Quando si è avvicinato all’alpinismo?
«I monti mi accompagnano da sempre, a 16 anni ero una promessa dello sci italiano ma un grave incidente mi ha costretto ad abbandonare il mio grande sogno. È stato difficile, soprattutto per l’età in cui mi trovavo. Da adolescenti non si è bravi a riprogrammare e mi sentivo come se la vita mi avesse strappato via il futuro. Per la prima volta mio padre mi portò sul Cervino, non sulle piste ma sui sentieri, e lì ho trovato una nuova montagna».
Ha mai avuto paura?
«Paura sì, panico mai. Ho provato sensazioni di terrore in altri ambiti della mia vita ma mai sulle vette, nemmeno durante le scalate in solitaria. Quando vivi la montagna in modo sereno, la paura è un sano campanello d’allarme che ti permette di fare le scelte giuste».
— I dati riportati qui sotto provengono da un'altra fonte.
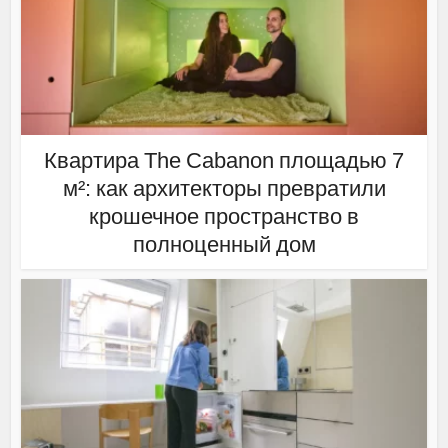
Квартира The Cabanon площадью 7
м²: как архитекторы превратили
крошечное пространство в
полноценный дом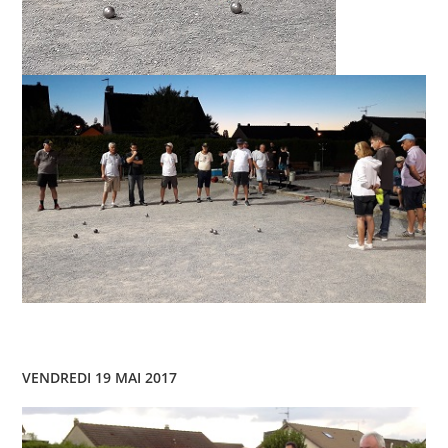
VENDREDI 19 MAI 2017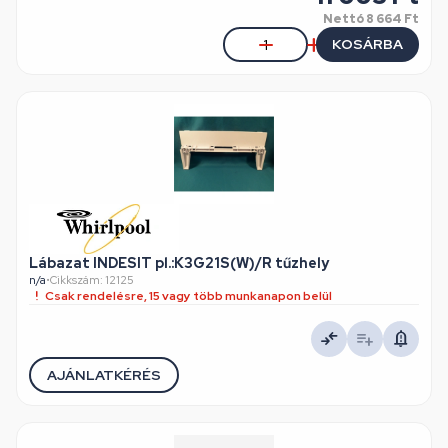
Nettó
8 664 Ft
KOSÁRBA
Lábazat INDESIT pl.:K3G21S(W)/R tűzhely
n/a
•
Cikkszám: 12125
Csak rendelésre, 15 vagy több munkanapon belül
AJÁNLATKÉRÉS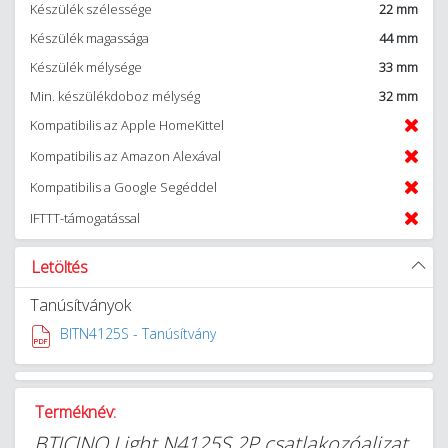
Készülék szélessége
22 mm
Készülék magassága
44 mm
Készülék mélysége
33 mm
Min. készülékdoboz mélység
32 mm
Kompatibilis az Apple HomeKittel
Kompatibilis az Amazon Alexával
Kompatibilis a Google Segéddel
IFTTT-támogatással
Letöltés
Tanúsítványok
BITN4125S - Tanúsítvány
Terméknév:
BTICINO Light N4125S 2P csatlakozóaljzat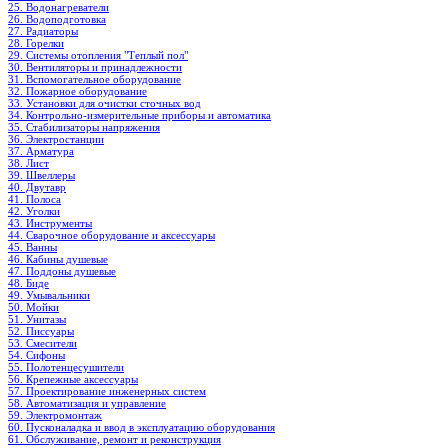
25. Водонагреватели
26. Водоподготовка
27. Радиаторы
28. Горелки
29. Системы отопления "Теплый пол"
30. Вентиляторы и принадлежности
31. Вспомогательное оборудование
32. Пожарное оборудование
33. Установки для очистки сточных вод
34. Контрольно-измерительные приборы и автоматика
35. Стабилизаторы напряжения
36. Электростанции
37. Арматура
38. Лист
39. Швеллеры
40. Двутавр
41. Полоса
42. Уголки
43. Инструменты
44. Сварочное оборудование и аксессуары
45. Ванны
46. Кабины душевые
47. Поддоны душевые
48. Биде
49. Умывальники
50. Мойки
51. Унитазы
52. Писсуары
53. Смесители
54. Сифоны
55. Полотенцесушители
56. Крепежные аксессуары
57. Проектирование инженерных систем
58. Автоматизация и управление
59. Электромонтаж
60. Пусконаладка и ввод в эксплуатацию оборудования
61. Обслуживание, ремонт и реконструкция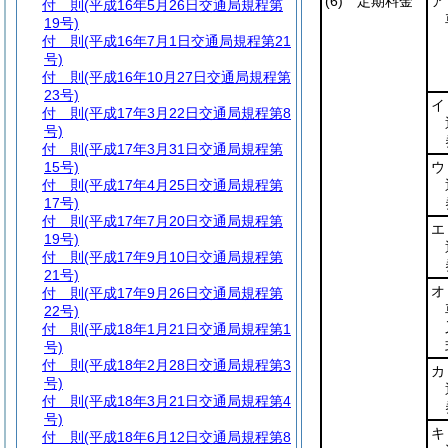
(6)
定期料金
ア
付 則
(平成16年5月26日交通局規程第
19号)
付 則
(平成16年7月1日交通局規程第21
号)
付 則
(平成16年10月27日交通局規程第
23号)
イ
付 則
(平成17年3月22日交通局規程第8
号)
付 則
(平成17年3月31日交通局規程第
15号)
ウ
付 則
(平成17年4月25日交通局規程第
17号)
付 則
(平成17年7月20日交通局規程第
エ
19号)
付 則
(平成17年9月10日交通局規程第
21号)
オ
付 則
(平成17年9月26日交通局規程第
22号)
付 則
(平成18年1月21日交通局規程第1
号)
付 則
(平成18年2月28日交通局規程第3
カ
号)
付 則
(平成18年3月21日交通局規程第4
号)
キ
付 則
(平成18年6月12日交通局規程第8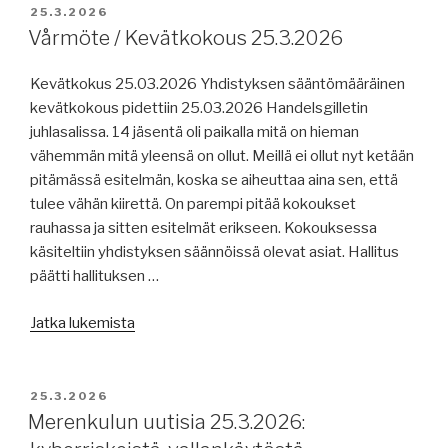
meriteknologian
JULKAISTU
25.3.2026
uskomuksista,
Vårmöte / Kevätkokous 25.3.2026
GNSS-
häirinnästä,
Kevätkokus 25.03.2026 Yhdistyksen sääntömääräinen
merenkulun
kevätkokous pidettiin 25.03.2026 Handelsgilletin
identiteettikriisi,
juhlasalissa. 14 jäsentä oli paikalla mitä on hieman
Iranin
vähemmän mitä yleensä on ollut. Meillä ei ollut nyt ketään
sota
pitämässä esitelmän, koska se aiheuttaa aina sen, että
ja
tulee vähän kiirettä. On parempi pitää kokoukset
Hormuzin
rauhassa ja sitten esitelmät erikseen. Kokouksessa
salmi
käsiteltiin yhdistyksen säännöissä olevat asiat. Hallitus
sekä
päätti hallituksen …
niiden
”Vårmöte
vaikutuksista,
Jatka lukemista
/
kolmen
Kevätkokous
aluksen
25.3.2026”
STS,
JULKAISTU
25.3.2026
turistisukellusalus,
Merenkulun uutisia 25.3.2026:
merituulivoimasta,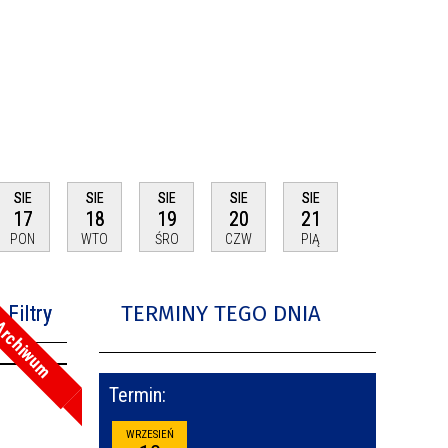
SIE
SIE
SIE
SIE
SIE
17
18
19
20
21
PON
WTO
ŚRO
CZW
PIĄ
TERMINY TEGO DNIA
Filtry
rchiwum
na fraza
Termin:
oria
WRZESIEŃ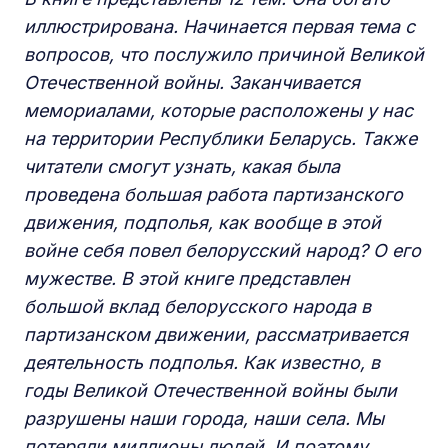
иллюстрирована. Начинается первая тема с
вопросов, что послужило причиной Великой
Отечественной войны. Заканчивается
мемориалами, которые расположены у нас
на территории Республики Беларусь. Также
читатели смогут узнать, какая была
проведена большая работа партизанского
движения,
п
одполь
я, к
ак вообще в этой
войне себя повел
белорусский
народ?
О е
го
мужестве.
В
этой книге представлен
большой вклад
белорусского
народа
в
партизанском движении, рассматривается
деятельность подполь
я
. Как известно, в
год
ы Великой Отечественной войны были
разрушены наши города, наши села. Мы
потеряли миллионы людей. И поэтому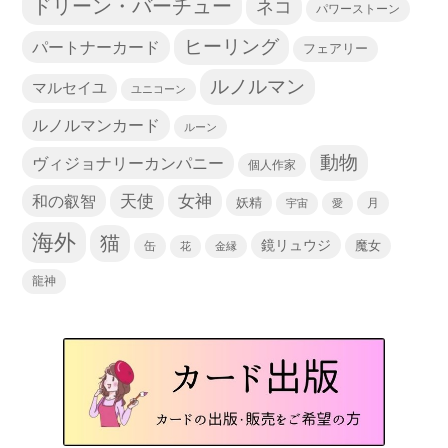
ドリーン・バーチュー
ネコ
パワーストーン
ヒーリング
パートナーカード
フェアリー
ルノルマン
マルセイユ
ユニコーン
ルノルマンカード
ルーン
動物
ヴィジョナリーカンパニー
個人作家
天使
和の叡智
女神
妖精
宇宙
愛
月
海外
猫
鏡リュウジ
缶
魔女
花
金縁
龍神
Qual è stata la scalata che porterà sempre nel cuore?
«Ce ne sono tante, nessuna ti regala le stesse emozioni della precedente. Alcune però sono davvero particolari: ricordo l’ottava salita con mio padre, quando abbiamo aperto insieme una nuova via sul Cervino, la montagna di casa. Un bel traguardo a livello sportivo, visto che non siamo stati i primi a provarci, ma so- prattutto a livello umano».
La cima più alta invece?
«La parete sud dello Shisha Pangma. Oltre 8.000 metri in stile alpino, o come preferisco io, “pulito”. Quando si immagina una scalata importante, come quella dell’Everest ad esempio, si pensa alle lunghe cordate di scalatori con bombole di ossigeno accompagnati dagli sherpa. Questa tecnica di salita, definita himalayana, è molto impattante sulla montagna. Lo stile alpino è più impegnativo a livello fisico e mentale ma preserva l’area naturale. Credo che uno scalatore dovrebbe essere come prima cosa un amante del territorio e che sia meglio lavorare sulle proprie capacità invece che affidarsi alla tecnologia a discapito dell’ambiente».
Parlando di inquinamento e crisi climatica, la montagna sta cambiando?
«Assolutamente sì. Si parla tanto di “salvare la montagna” ma in realtà dobbiamo salvare noi stessi. La montagna si adatta, anche senza neve. È l’uomo che mette a repentaglio la sua vita e l’intera società con la fusione dei ghiacciai, che conservano più del 70 percento delle acque bianche sul pianeta».
Oggi sui social l’outdoor sembra essere una sorta di moda, questo è un bene o no?
«È vero, ma non parlerei solo di moda. Credo che la causa sia anche da ricercarsi negli anni di privazioni del Covid: quando una persona si sente rinchiusa l’istinto è quello di scappare, avvicinandosi magari all’escursionismo. In questo non c’è nulla di male, il problema sta nell’atteggiamento: sui social si tende a mostrare tutto ciò che si fa, rincorrendo lo scatto più bello e mettendo a volte a repentaglio la propria vita senza nemmeno accorgersene. È bello che le persone si avvicinino alla natura, ma bisognerebbe riscoprire anche l’idea di intimità e ricordi personali da condividere con chi davvero ci vuole bene».